──────── Material provided
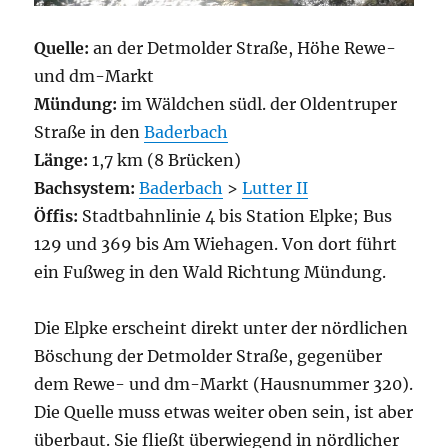
Quelle:
an der Detmolder Straße, Höhe Rewe-
und dm-Markt
Mündung:
im Wäldchen südl. der Oldentruper
Straße in den
Baderbach
Länge:
1,7 km (8 Brücken)
Bachsystem:
Baderbach
>
Lutter II
Öffis:
Stadtbahnlinie 4 bis Station Elpke; Bus
129 und 369 bis Am Wiehagen. Von dort führt
ein Fußweg in den Wald Richtung Mündung.
Die Elpke erscheint direkt unter der nördlichen
Böschung der Detmolder Straße, gegenüber
dem Rewe- und dm-Markt (Hausnummer 320).
Die Quelle muss etwas weiter oben sein, ist aber
überbaut. Sie fließt überwiegend in nördlicher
────────────────
What the task requires :: Could the entries above be copied out exactly, with no pictures included?

Answer to the problem ::
Quelle:
an der Detmolder Straße, Höhe Rewe-
und dm-Markt
Mündung:
im Wäldchen südl. der Oldentruper
Straße in den
Baderbach
Länge:
1,7 km (8 Brücken)
Bachsystem:
Baderbach
>
Lutter II
Öffis:
Stadtbahnlinie 4 bis Station Elpke; Bus
129 und 369 bis Am Wiehagen. Von dort führt
ein Fußweg in den Wald Richtung Mündung.
Die Elpke erscheint direkt unter der nördlichen
Böschung der Detmolder Straße, gegenüber
dem Rewe- und dm-Markt (Hausnummer 320).
Die Quelle muss etwas weiter oben sein, ist aber
überbaut. Sie fließt überwiegend in nördlicher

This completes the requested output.